Task description = Could you reproduce, from the records below, everything from the line with "avete la garanzia di un marchio che aiuta" down to the line with "sarete sempre tutelati.", keeping both of those lines and changing nothing?
#### Material provided ####
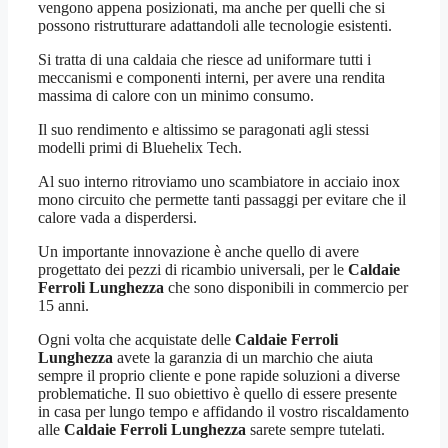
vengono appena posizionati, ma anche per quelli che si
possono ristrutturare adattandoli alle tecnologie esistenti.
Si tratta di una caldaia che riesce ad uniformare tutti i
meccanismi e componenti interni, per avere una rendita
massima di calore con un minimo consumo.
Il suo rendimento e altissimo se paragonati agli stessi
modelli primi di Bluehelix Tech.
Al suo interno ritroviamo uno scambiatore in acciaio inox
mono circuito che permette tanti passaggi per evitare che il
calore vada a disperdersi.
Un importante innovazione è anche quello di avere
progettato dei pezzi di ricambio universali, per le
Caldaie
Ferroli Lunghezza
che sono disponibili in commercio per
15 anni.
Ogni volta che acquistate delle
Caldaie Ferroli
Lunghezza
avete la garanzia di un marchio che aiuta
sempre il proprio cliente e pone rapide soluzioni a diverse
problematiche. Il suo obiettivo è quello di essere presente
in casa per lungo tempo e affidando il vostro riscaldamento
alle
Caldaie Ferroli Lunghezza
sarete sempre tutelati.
####
#### Material provided ####
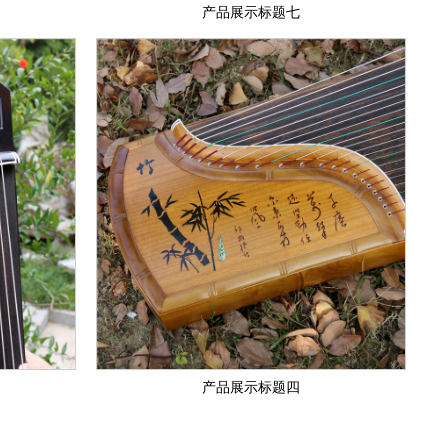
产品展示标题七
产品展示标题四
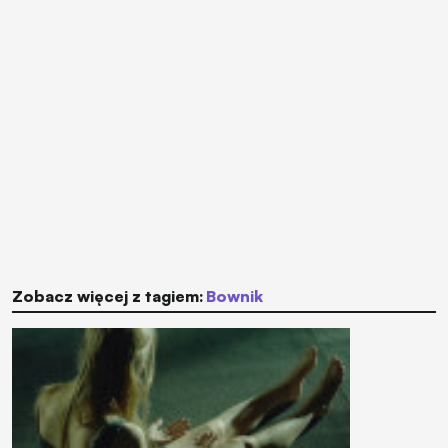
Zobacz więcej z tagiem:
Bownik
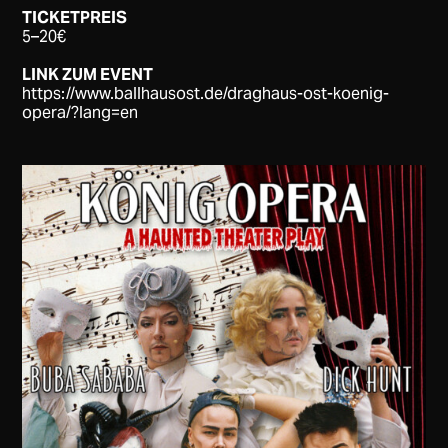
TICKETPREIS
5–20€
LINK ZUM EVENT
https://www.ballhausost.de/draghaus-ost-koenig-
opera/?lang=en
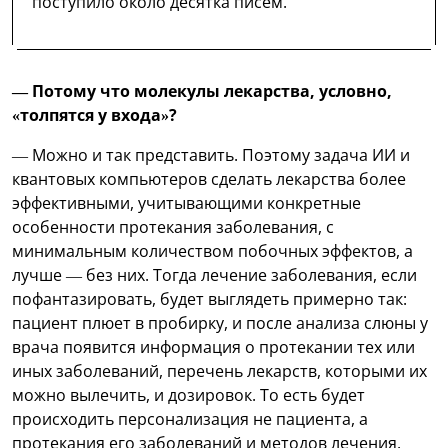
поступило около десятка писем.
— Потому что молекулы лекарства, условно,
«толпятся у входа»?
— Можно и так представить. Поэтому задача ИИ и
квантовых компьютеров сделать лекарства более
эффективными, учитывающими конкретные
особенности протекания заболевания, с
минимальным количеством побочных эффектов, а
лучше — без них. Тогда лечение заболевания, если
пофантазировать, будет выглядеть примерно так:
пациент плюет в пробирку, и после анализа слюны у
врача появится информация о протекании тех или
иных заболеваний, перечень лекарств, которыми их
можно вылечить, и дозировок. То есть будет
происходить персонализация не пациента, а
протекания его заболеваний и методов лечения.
####
#### Material provided ####
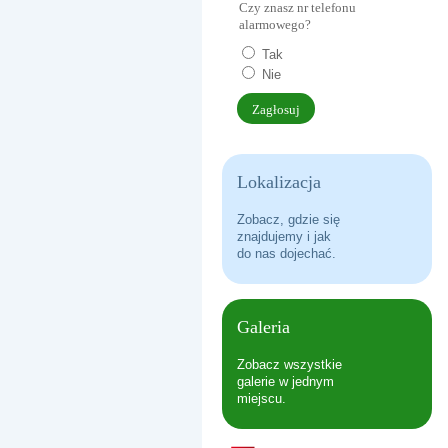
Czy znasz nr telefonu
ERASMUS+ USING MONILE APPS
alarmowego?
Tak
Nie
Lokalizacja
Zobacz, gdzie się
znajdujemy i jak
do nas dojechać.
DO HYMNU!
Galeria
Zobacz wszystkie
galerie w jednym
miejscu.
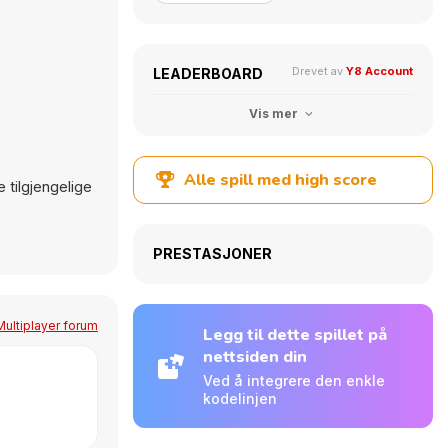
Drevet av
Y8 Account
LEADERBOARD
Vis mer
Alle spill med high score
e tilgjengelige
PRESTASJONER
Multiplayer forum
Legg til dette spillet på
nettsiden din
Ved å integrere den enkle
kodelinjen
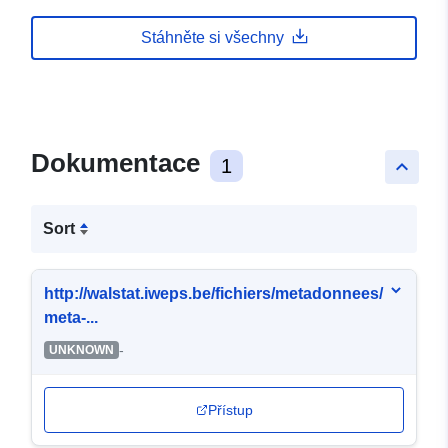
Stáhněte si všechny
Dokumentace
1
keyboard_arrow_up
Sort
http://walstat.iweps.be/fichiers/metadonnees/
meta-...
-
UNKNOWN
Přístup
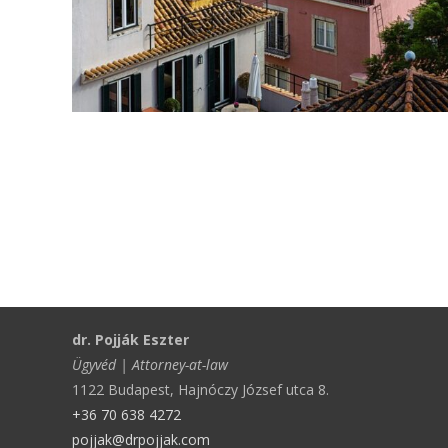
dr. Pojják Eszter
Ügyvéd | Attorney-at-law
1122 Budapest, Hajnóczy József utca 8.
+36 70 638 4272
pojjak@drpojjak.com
####
Response to the exercise =
avete la garanzia di un marchio che aiuta
sempre il proprio cliente e pone rapide soluzioni a diverse
problematiche. Il suo obiettivo è quello di essere presente
in casa per lungo tempo e affidando il vostro riscaldamento
alle
Caldaie Ferroli Lunghezza
sarete sempre tutelati.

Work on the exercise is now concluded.